I would use a fresh solution of 0.1 M sodium bicarbonate, which is mildly alkaline and does not interfere with the succinimidyl ester reaction.

In addition to Adam’s suggestion, I would recommend that you keep urea in the mixture, in order to keep the protein soluble (most likely, this is why it precipitates in PBS).

Thanks Adam and Pierre, this is very helpful.

I would be tempted to use urea, but I'm concerned that biotinylation of unfolded areas will impede protein refolding, as I will need the protein in its native state after the reaction for the purpose of follow-up experiments.

I'll be looking into other biotin derivatives.

I'm afraid you are trying to do the second step before the first. If you need the native protein and are concerned that biotinylation of unfolded regions might interfere with refolding, try to find conditions to keep the protein in solution (hopefully in the folded stated, note that solubility does not automatically indicate natively folded protein, you could have soluble aggregates with all sorts of intermediate folds). After that I would try biotinylation.

If you want to biotinylate anyway in the unfolded sample, I would recommend changing the buffer from 7M urea to 6 M guanidine (in this unfolded state it doesn't really matter what buffer you use, PBS or Carbonate as suggested above is equally working as long as you keep the pH in the alkaline range at >pH7.5-8.5).

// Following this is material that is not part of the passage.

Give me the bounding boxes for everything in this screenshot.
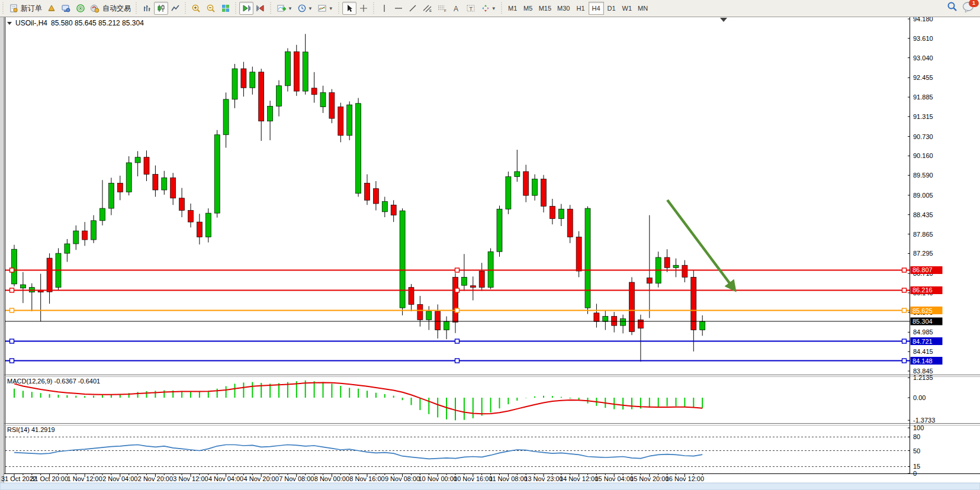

Note that Urea could contain trace amounts of ammonia (which you can smell) that will inhibit the biotinylation of your protein. Guanidine usually contains no or much less free amines.

Last not least, you could use a biotinylation tag like Avitag, if you can produce a new version of the protein which could be biotinylated during expression and hopefully refolded afterward. Maybe adjusting expression conditions would give better yields of folded soluble protein.

Would a thiol reactive chemistry (i.e. Biotin-Maleimide) be a suitable alternative? Then traces of amines would not interfere.